As far back as 1976, French Dr. P. Juret, in his review of the literature up to up to that year, was already quite definitive: "the total inefficacy of therapeutic abortion is now certain." This was echoed by Dr. K.W. Schweppe et al. in their 1980 German review of the worldwide literature: "There is no medical indication for an abortion."

Meanwhile, every few years, the same story makes headlines here in the US, and it’s always touted as big news. So this year, the story of Linda Sanchez at the MD Anderson Cancer Center in Texas made ABC news.

But over a decade ago, Dr. David Berry of Baylor College of Medicine in Houston, Texas made news when he reported his own results to the International Congress on Breast Diseases. Over the previous 7 years, Dr. Berry had treated 22 pregnant breast cancer patients with chemotherapy. Five out of 7 treated more than 5 years prior were still alive after 5 years, a better survival rate than non-pregnant women with the same advanced disease usually have.

So the question as to why doctors continue to recommend "therapeutic abortion" still persists. This question was probably most accurately answered by Kaiser-Permanente surgeon Dr. Philip Nugent and colleagues in 1985: "Termination of pregnancy we would recommend in these (advanced cancer) groups, not because of the effect of the pregnancy on the breast cancer, but rather the detrimental effect the chemotherapy (or radiation therapy) may have on the fetus."

This widely prevalent line of thinking raises even an even more troubling question, to wit: How can medical practice in a civilized society countenance the oxymoronic use of the word "therapeutic," i.e., in the context of killing a fetus for its own good?

But as bizarre as this thinking is, even more strange is its persistence in light of a long history of healthy babies being born to women with gestational cancer despite chemotherapy. For example, all 22 babies born to Dr. Berry’s patients at Baylor were just fine.

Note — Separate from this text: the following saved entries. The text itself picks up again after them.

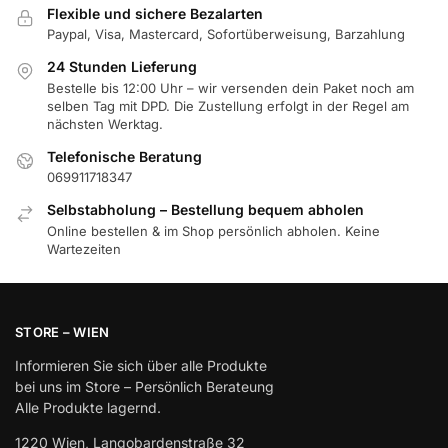
Flexible und sichere Bezalarten
Paypal, Visa, Mastercard, Sofortüberweisung, Barzahlung
24 Stunden Lieferung
Bestelle bis 12:00 Uhr – wir versenden dein Paket noch am
selben Tag mit DPD. Die Zustellung erfolgt in der Regel am
nächsten Werktag.
Telefonische Beratung
069911718347
Selbstabholung – Bestellung bequem abholen
Online bestellen & im Shop persönlich abholen. Keine
Wartezeiten
STORE – WIEN
Informieren Sie sich über alle Produkte
bei uns im Store – Persönlich Berateung
Alle Produkte lagernd.
1220 Wien, Langobardenstraße 32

Almost 40 years ago, a review of American data by Nicholson, documented fetal outcome in 123 pregnancies in which chemotherapy had been given. In the 58 cases in which such therapy was given in the second or third trimester, all the babies were born normal. In the 55 cases in which chemotherapy (other than with certain chemotherapeutic agents, like methotrexate) was given in the first trimester, only 4 babies were born with any abnormalities.

One wonders when the standards of clinical practice will be updated to reflect the certainty of the uselessness of "therapeutic abortion" that is so clearly reflected in the medical literature. It was, after all, over 30 years ago that Dr. William Donegan of the Medical College of Wisconsin, in reference to the proven futility of "therapeutic abortion," passed on the then 15-year-old advice of Byrd et al. "that rather than concentrating on terminating the pregnancy, physicians should direct their efforts toward terminating the cancer."

This advice would be good to keep in mind, next time saving both mother and child is dressed up as news.

But it would also be good to keep this in mind whenever the "life of the mother exception" comes up. Not only does this claim represent a very small fraction of abortion decisions, but it’s generally a bogus claim anyway.

Abortion terminates lives; it doesn’t save them.